Following that historic decision, the EPA issued in 2009 what is known as the “endangerment finding,” which established carbon dioxide as a pollutant under the Clean Air Act. The finding required the EPA to take action under the Clean Air Act to curb emissions of carbon dioxide, methane, and other heat-trapping air pollutants from vehicles, power plants, and other industries.

And so, the Obama EPA adopted the Clean Power Plan in August 2015 to address greenhouse gas emissions from power plants. The plan was projected to reduce carbon emissions from the power sector 32 percent from 2005 levels by 2030. But the proposal drew complaints from industry and Republican policymakers at the federal and state levels for taking too much power away from the states and putting too much burden on coal plant operators.

Given the requirement to develop a plan to reduce greenhouse gas emissions from power plants, the Trump EPA released the far more modest ACE rule.

The EPA has said it hopes to finalize the ACE rule in “the first part” of 2019. Environmental groups are expected to wait until the rule is final before taking the EPA to court.

Spalding, who manages the Sierra Club’s climate litigation and regulatory work, said she interprets the first part of 2019 to mean getting the rule finalized by June 30, 2019. “That’s an ambitious time frame to go from proposal to final, but it’s not impossible,” she said.

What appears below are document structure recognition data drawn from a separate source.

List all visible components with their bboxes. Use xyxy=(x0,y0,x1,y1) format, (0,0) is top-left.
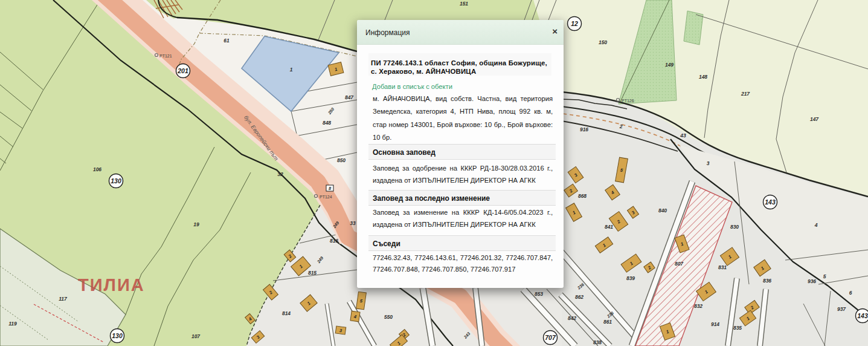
svg-text:850: 850 xyxy=(337,157,346,163)
svg-text:130: 130 xyxy=(112,332,123,339)
svg-text:6: 6 xyxy=(849,290,852,296)
svg-text:201: 201 xyxy=(177,67,188,74)
svg-text:841: 841 xyxy=(605,224,613,230)
svg-text:853: 853 xyxy=(535,291,543,297)
svg-text:61: 61 xyxy=(223,38,230,44)
svg-text:838: 838 xyxy=(593,339,602,345)
svg-text:106: 106 xyxy=(93,166,101,172)
svg-text:107: 107 xyxy=(191,333,201,339)
svg-text:937: 937 xyxy=(837,306,846,312)
svg-text:862: 862 xyxy=(575,294,583,300)
svg-text:814: 814 xyxy=(282,310,291,316)
svg-text:830: 830 xyxy=(730,224,739,230)
svg-text:5: 5 xyxy=(823,273,826,279)
svg-text:861: 861 xyxy=(603,319,612,325)
svg-text:914: 914 xyxy=(711,321,719,327)
svg-text:916: 916 xyxy=(580,126,588,132)
svg-text:842: 842 xyxy=(568,315,576,321)
svg-text:PT121: PT121 xyxy=(159,54,172,58)
svg-text:143: 143 xyxy=(765,198,776,206)
svg-text:868: 868 xyxy=(578,193,587,199)
svg-text:117: 117 xyxy=(59,296,68,302)
svg-text:4: 4 xyxy=(814,222,818,228)
svg-text:847: 847 xyxy=(345,94,354,100)
svg-text:43: 43 xyxy=(680,132,686,139)
svg-text:550: 550 xyxy=(384,314,393,320)
svg-text:119: 119 xyxy=(8,321,17,327)
svg-text:PT124: PT124 xyxy=(320,195,332,199)
svg-text:836: 836 xyxy=(763,278,771,284)
svg-text:151: 151 xyxy=(460,1,468,7)
svg-text:130: 130 xyxy=(111,177,121,184)
svg-text:2: 2 xyxy=(619,123,623,129)
svg-text:PT126: PT126 xyxy=(622,99,634,103)
svg-text:32: 32 xyxy=(277,171,283,177)
svg-text:149: 149 xyxy=(665,62,674,68)
svg-text:217: 217 xyxy=(741,91,750,97)
svg-text:19: 19 xyxy=(193,221,199,227)
svg-text:147: 147 xyxy=(810,116,819,122)
svg-text:815: 815 xyxy=(308,270,317,276)
svg-text:832: 832 xyxy=(694,303,702,309)
svg-text:807: 807 xyxy=(675,261,684,267)
svg-text:3: 3 xyxy=(707,160,710,166)
svg-text:ТИЛИА: ТИЛИА xyxy=(78,275,145,295)
svg-text:831: 831 xyxy=(718,264,727,270)
svg-text:707: 707 xyxy=(545,334,556,341)
svg-text:839: 839 xyxy=(626,275,635,281)
svg-text:816: 816 xyxy=(330,238,338,244)
svg-text:936: 936 xyxy=(808,278,816,284)
svg-text:840: 840 xyxy=(658,207,667,214)
svg-text:12: 12 xyxy=(571,20,578,27)
svg-text:148: 148 xyxy=(699,74,707,80)
svg-text:835: 835 xyxy=(733,325,742,331)
svg-text:150: 150 xyxy=(599,39,607,45)
svg-text:1: 1 xyxy=(290,67,293,73)
svg-text:143: 143 xyxy=(857,312,868,319)
svg-text:33: 33 xyxy=(350,220,356,226)
svg-text:848: 848 xyxy=(323,120,331,126)
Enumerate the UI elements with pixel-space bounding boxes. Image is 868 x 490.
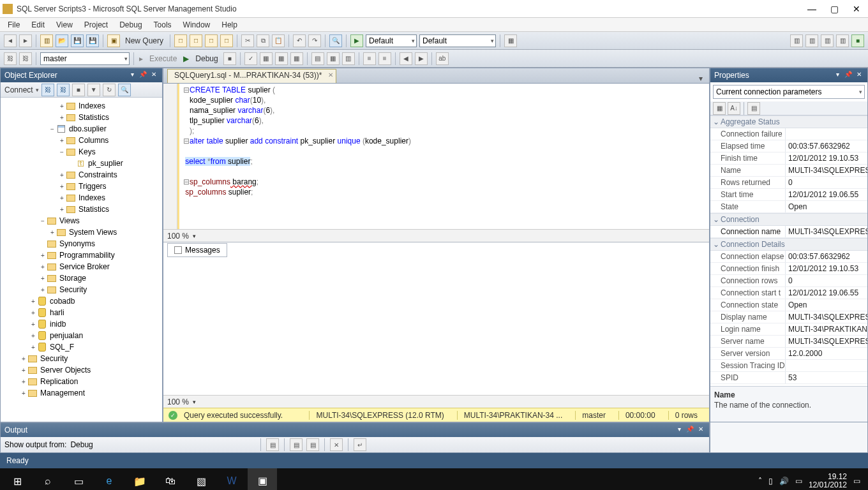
tree-item[interactable]: +System Views xyxy=(1,226,162,238)
tb-icon-3[interactable]: □ xyxy=(205,34,218,47)
tree-item[interactable]: +Service Broker xyxy=(1,261,162,272)
tree-item[interactable]: +Security xyxy=(1,284,162,295)
paste-icon[interactable]: 📋 xyxy=(272,34,285,47)
tree-item[interactable]: +Replication xyxy=(1,376,162,387)
tree-item[interactable]: +Statistics xyxy=(1,204,162,215)
tree-item[interactable]: +Security xyxy=(1,353,162,364)
tb-icon-4[interactable]: □ xyxy=(220,34,233,47)
menu-file[interactable]: File xyxy=(3,19,25,31)
tb2-icon-2[interactable]: ▦ xyxy=(275,52,288,65)
code-editor[interactable]: ⊟CREATE TABLE suplier ( kode_suplier cha… xyxy=(163,84,709,229)
categorized-icon[interactable]: ▦ xyxy=(713,102,726,115)
menu-window[interactable]: Window xyxy=(178,19,216,31)
tree-item[interactable]: −dbo.suplier xyxy=(1,123,162,135)
expand-icon[interactable]: + xyxy=(29,321,37,328)
expand-icon[interactable]: + xyxy=(49,229,56,236)
menu-help[interactable]: Help xyxy=(216,19,243,31)
connect-icon[interactable]: ⛓ xyxy=(41,84,54,96)
save-icon[interactable]: 💾 xyxy=(71,34,84,47)
alphabetical-icon[interactable]: A↓ xyxy=(728,102,740,115)
expand-icon[interactable]: + xyxy=(20,367,27,374)
messages-tab[interactable]: Messages xyxy=(167,243,227,257)
expand-icon[interactable]: + xyxy=(58,103,66,110)
close-button[interactable]: ✕ xyxy=(853,4,860,14)
expand-icon[interactable]: + xyxy=(20,390,27,397)
stop2-icon[interactable]: ■ xyxy=(72,84,85,96)
tree-item[interactable]: +Indexes xyxy=(1,192,162,204)
tree-item[interactable]: −Keys xyxy=(1,146,162,158)
tree-item[interactable]: +Statistics xyxy=(1,112,162,123)
clock[interactable]: 19.12 12/01/2012 xyxy=(809,473,847,489)
output-dropdown-icon[interactable]: ▾ xyxy=(675,426,684,434)
maximize-button[interactable]: ▢ xyxy=(830,4,839,14)
expand-icon[interactable]: + xyxy=(58,195,66,202)
search-button[interactable]: ⌕ xyxy=(33,468,63,490)
props-close-icon[interactable]: ✕ xyxy=(855,71,864,80)
explorer-icon[interactable]: 📁 xyxy=(125,468,154,490)
tree-item[interactable]: +harli xyxy=(1,307,162,318)
menu-view[interactable]: View xyxy=(51,19,78,31)
tree-item[interactable]: Synonyms xyxy=(1,238,162,249)
zoom-level[interactable]: 100 % xyxy=(167,232,189,241)
specify-values-icon[interactable]: ab xyxy=(436,52,449,65)
expand-icon[interactable]: + xyxy=(39,275,47,282)
tab-close-icon[interactable]: ✕ xyxy=(328,71,333,78)
save-all-icon[interactable]: 💾 xyxy=(86,34,99,47)
parse-icon[interactable]: ✓ xyxy=(244,52,257,65)
expand-icon[interactable]: + xyxy=(39,252,47,259)
properties-object-combo[interactable]: Current connection parameters xyxy=(713,85,865,99)
property-pages-icon[interactable]: ▤ xyxy=(747,102,760,115)
results-text-icon[interactable]: ▤ xyxy=(311,52,324,65)
out-icon-1[interactable]: ▤ xyxy=(266,438,279,451)
tb-icon-r4[interactable]: ▥ xyxy=(836,34,849,47)
expand-icon[interactable]: − xyxy=(49,126,56,133)
ssms-taskbar-icon[interactable]: ▣ xyxy=(248,468,277,490)
tree-item[interactable]: ⚿pk_suplier xyxy=(1,158,162,169)
tree-item[interactable]: −Views xyxy=(1,215,162,226)
volume-icon[interactable]: 🔊 xyxy=(779,477,789,486)
group-connection[interactable]: Connection xyxy=(710,213,867,226)
out-icon-2[interactable]: ▤ xyxy=(290,438,303,451)
tb-icon-r1[interactable]: ▥ xyxy=(790,34,803,47)
output-source-combo[interactable]: Debug xyxy=(70,440,255,449)
tb-icon-1[interactable]: □ xyxy=(174,34,187,47)
tree-item[interactable]: +cobadb xyxy=(1,295,162,307)
tb2-icon-3[interactable]: ▦ xyxy=(290,52,303,65)
stop-icon[interactable]: ■ xyxy=(223,52,236,65)
properties-grid[interactable]: Aggregate Status Connection failure Elap… xyxy=(710,115,867,386)
menu-debug[interactable]: Debug xyxy=(114,19,147,31)
expand-icon[interactable]: + xyxy=(20,378,27,385)
object-tree[interactable]: +Indexes+Statistics−dbo.suplier+Columns−… xyxy=(1,98,162,422)
menu-project[interactable]: Project xyxy=(79,19,113,31)
refresh-icon[interactable]: ↻ xyxy=(103,84,116,96)
expand-icon[interactable]: + xyxy=(29,309,37,316)
database-combo[interactable]: master xyxy=(40,52,130,65)
lang-icon[interactable]: ▭ xyxy=(795,477,802,486)
clear-all-icon[interactable]: ✕ xyxy=(330,438,343,451)
store-icon[interactable]: 🛍 xyxy=(156,468,185,490)
tray-chevron-icon[interactable]: ˄ xyxy=(758,477,762,486)
uncomment-icon[interactable]: ≡ xyxy=(378,52,391,65)
expand-icon[interactable]: + xyxy=(29,298,37,305)
tree-item[interactable]: +penjualan xyxy=(1,330,162,341)
panel-pin-icon[interactable]: 📌 xyxy=(138,71,147,80)
expand-icon[interactable]: + xyxy=(58,114,66,121)
tree-item[interactable]: +inidb xyxy=(1,318,162,330)
expand-icon[interactable]: + xyxy=(39,286,47,293)
edge-icon[interactable]: e xyxy=(94,468,124,490)
code-body[interactable]: ⊟CREATE TABLE suplier ( kode_suplier cha… xyxy=(177,84,415,229)
panel-dropdown-icon[interactable]: ▾ xyxy=(128,71,137,80)
editor-tab[interactable]: SQLQuery1.sql - M...PRAKTIKAN-34 (53))* … xyxy=(167,69,336,83)
tree-item[interactable]: +Triggers xyxy=(1,181,162,192)
group-conn-details[interactable]: Connection Details xyxy=(710,238,867,251)
tb-icon-r2[interactable]: ▥ xyxy=(805,34,818,47)
messages-body[interactable] xyxy=(163,257,709,395)
search-icon[interactable]: 🔍 xyxy=(118,84,131,96)
word-icon[interactable]: W xyxy=(217,468,246,490)
network-icon[interactable]: ▯ xyxy=(768,477,773,486)
disconnect-icon[interactable]: ⛓ xyxy=(19,52,32,65)
expand-icon[interactable]: + xyxy=(29,344,37,351)
expand-icon[interactable]: + xyxy=(58,183,66,190)
tb-icon-r5[interactable]: ■ xyxy=(851,34,864,47)
props-pin-icon[interactable]: 📌 xyxy=(844,71,853,80)
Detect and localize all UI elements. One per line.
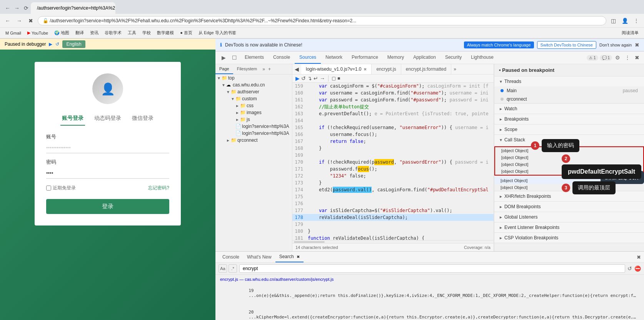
tree-authserver[interactable]: ▼ 📁 authserver <box>215 88 292 95</box>
csp-header[interactable]: ► CSP Violation Breakpoints <box>494 233 644 243</box>
tab-console[interactable]: Console <box>269 51 295 64</box>
scroll-thumb[interactable] <box>294 241 325 243</box>
bookmark-math[interactable]: 数学建模 <box>155 29 176 36</box>
bookmark-news[interactable]: 资讯 <box>88 29 101 36</box>
step-into-btn[interactable]: ↴ <box>307 75 312 81</box>
tab-account[interactable]: 账号登录 <box>60 112 85 126</box>
refresh-search-btn[interactable]: ↺ <box>627 265 632 272</box>
console-tab-search[interactable]: Search ✖ <box>275 252 304 262</box>
tab-dynamic[interactable]: 动态码登录 <box>93 112 123 126</box>
bookmark-youtube[interactable]: ▶ YouTube <box>25 30 50 36</box>
bookmark-maps[interactable]: 🌍 地图 <box>52 29 72 36</box>
case-sensitive-btn[interactable]: Aa <box>219 264 227 273</box>
more-tabs[interactable]: » <box>451 65 459 73</box>
search-close-btn[interactable]: ✖ <box>297 255 300 259</box>
search-result-line-20[interactable]: 20 ...kCipherMode=l.extend({createEncryp… <box>217 304 642 320</box>
mobile-icon[interactable]: ☐ <box>229 52 240 63</box>
forward-btn[interactable]: → <box>12 3 22 13</box>
search-result-file[interactable]: encrypt.js — cas.whu.edu.cn/authserver/c… <box>217 276 642 282</box>
breakpoints-header[interactable]: ► Breakpoints <box>494 114 644 124</box>
bookmark-home[interactable]: ● 首页 <box>178 29 195 36</box>
search-result-line-19[interactable]: 19 ...on(e){e&&this._append(e);return th… <box>217 282 642 304</box>
blackbox-btn[interactable]: ▢ <box>332 76 336 81</box>
dont-show-link[interactable]: Don't show again <box>599 43 632 47</box>
settings-btn[interactable]: ⚙ <box>614 53 622 62</box>
scope-header[interactable]: ► Scope <box>494 124 644 134</box>
nav-refresh[interactable]: ✖ <box>26 16 35 25</box>
bookmark-translate[interactable]: 翻译 <box>73 29 86 36</box>
step-out-btn[interactable]: ↵ <box>314 75 318 81</box>
address-bar[interactable]: 🔓 /authserver/login?service=http%3A%2F%2… <box>38 16 606 25</box>
switch-devtools-btn[interactable]: Switch DevTools to Chinese <box>537 41 596 49</box>
profile-btn[interactable]: 👤 <box>620 16 629 25</box>
remember-label[interactable]: 近期免登录 <box>46 185 76 191</box>
language-btn[interactable]: English <box>62 40 85 48</box>
console-tab-console[interactable]: Console <box>219 252 243 262</box>
tree-js[interactable]: ► 📁 js <box>215 116 292 123</box>
tab-performance[interactable]: Performance <box>347 51 383 64</box>
regex-btn[interactable]: .* <box>229 264 237 273</box>
tab-network[interactable]: Network <box>321 51 347 64</box>
step-btn[interactable]: → <box>320 75 325 81</box>
login-button[interactable]: 登录 <box>46 199 169 214</box>
tab-application[interactable]: Application <box>409 51 440 64</box>
more-tab[interactable]: » <box>261 64 267 74</box>
step-over-btn[interactable]: ↺ <box>301 75 306 81</box>
notify-close-btn[interactable]: ✖ <box>635 42 639 48</box>
tree-login1[interactable]: ► 📄 login?service=http%3A <box>215 123 292 130</box>
tree-css[interactable]: ► 📁 css <box>215 102 292 109</box>
bookmark-tools[interactable]: 工具 <box>125 29 138 36</box>
browser-tab[interactable]: /authserver/login?service=http%3A%2F%2Fe… <box>31 2 115 14</box>
remember-checkbox[interactable] <box>46 186 51 191</box>
filesystem-tab[interactable]: Filesystem <box>233 64 261 74</box>
more-btn[interactable]: ⋮ <box>623 53 632 62</box>
bookmark-school[interactable]: 学校 <box>140 29 153 36</box>
nav-back[interactable]: ← <box>3 16 12 25</box>
forgot-link[interactable]: 忘记密码? <box>148 185 169 191</box>
search-input[interactable] <box>239 264 625 273</box>
code-tab-login[interactable]: login-wisedu_v1.0.js?v=1.0 ✖ <box>301 64 372 74</box>
password-input[interactable] <box>46 168 169 179</box>
back-nav-btn[interactable]: ◀ <box>292 65 301 74</box>
add-tab[interactable]: + <box>267 64 272 74</box>
menu-btn[interactable]: ⋮ <box>632 16 641 25</box>
reading-list[interactable]: 阅读清单 <box>619 29 641 36</box>
watch-header[interactable]: ► Watch <box>494 104 644 114</box>
close-tab-login[interactable]: ✖ <box>364 67 367 71</box>
tab-elements[interactable]: Elements <box>240 51 269 64</box>
tab-wechat[interactable]: 微信登录 <box>130 112 155 126</box>
tab-sources[interactable]: Sources <box>295 51 321 64</box>
tab-memory[interactable]: Memory <box>383 51 409 64</box>
bookmark-gmail[interactable]: M Gmail <box>3 30 23 36</box>
tree-login2[interactable]: ► 📄 login?service=http%3A <box>215 130 292 137</box>
page-tab[interactable]: Page <box>215 64 233 74</box>
thread-main[interactable]: Main paused <box>494 86 644 95</box>
close-devtools-btn[interactable]: ✖ <box>633 53 641 62</box>
event-header[interactable]: ► Event Listener Breakpoints <box>494 222 644 232</box>
tree-qrconnect[interactable]: ► 📁 qrconnect <box>215 137 292 144</box>
code-tab-encrypt[interactable]: encrypt.js <box>372 64 401 74</box>
tree-images[interactable]: ► 📁 images <box>215 109 292 116</box>
console-close[interactable]: ✖ <box>637 254 641 260</box>
horizontal-scrollbar[interactable] <box>292 240 494 243</box>
tree-cas[interactable]: ▼ ☁ cas.whu.edu.cn <box>215 81 292 88</box>
resume-btn[interactable]: ▶ <box>295 75 300 81</box>
extensions-btn[interactable]: ◫ <box>609 16 618 25</box>
code-tab-encrypt-fmt[interactable]: encrypt.js:formatted <box>401 64 451 74</box>
refresh-btn[interactable]: ⟳ <box>22 3 31 13</box>
global-header[interactable]: ► Global Listeners <box>494 212 644 222</box>
tree-top[interactable]: ▼ 📁 top <box>215 75 292 81</box>
always-match-btn[interactable]: Always match Chrome's language <box>464 41 534 48</box>
tree-custom[interactable]: ▼ 📁 custom <box>215 95 292 102</box>
code-area[interactable]: 159 var casLoginForm = $("#casLoginForm"… <box>292 83 494 240</box>
bookmark-scholar[interactable]: 谷歌学术 <box>102 29 124 36</box>
inspect-icon[interactable]: ▶ <box>219 52 229 63</box>
nav-forward[interactable]: → <box>15 16 24 25</box>
tab-lighthouse[interactable]: Lighthouse <box>466 51 498 64</box>
tab-security[interactable]: Security <box>440 51 466 64</box>
username-input[interactable] <box>46 143 169 153</box>
thread-qr[interactable]: qrconnect <box>494 95 644 103</box>
console-tab-whats-new[interactable]: What's New <box>243 252 275 262</box>
pause-exc-btn[interactable]: ■ <box>337 76 340 81</box>
back-btn[interactable]: ← <box>3 3 12 13</box>
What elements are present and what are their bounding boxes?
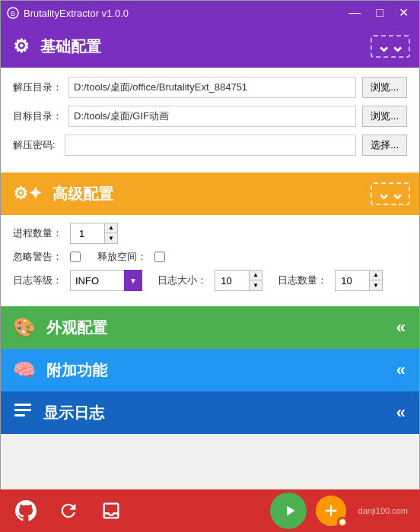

Once the final rule is published in the Federal Register, groups have 60 days to challenge the rule. If the EPA meets its goal of getting the rule finalized by mid-2019, Spalding said the Sierra Club, together with other environmental groups, would likely be filing a lawsuit against it in August or September 2019.

As part of the proposed rule, the EPA plans to rewrite its New Source Review rule, which regulates pollution from new facilities or modified sources. Changes to the New Source Review rule is another place the ACE plan could be vulnerable to legal challenges, Utility Dive reported Wednesday, explaining that the EPA has seen similar efforts overturned in the past.

Even conservative energy policy experts see the ACE rule as legally problematic. “Since ACE changes very little, and effectively cedes authority to states, it is possible that courts could rule that ACE is not enough to satisfy the requirements of the endangerment finding and require EPA to do more,” Philip Rossetti, director of energy at the American Action Forum, wrote Wednesday in a blog post.

Overall, the criteria on which the EPA plans to rely when reviewing state plans to implement the ACE rule is extremely unclear.

At Wednesday’s press briefing, Andres Restrepo, staff attorney with the Sierra Club’s Environmental Law Program, described how the EPA will oversee state implementation plans of the ACE rule as a “big black box.”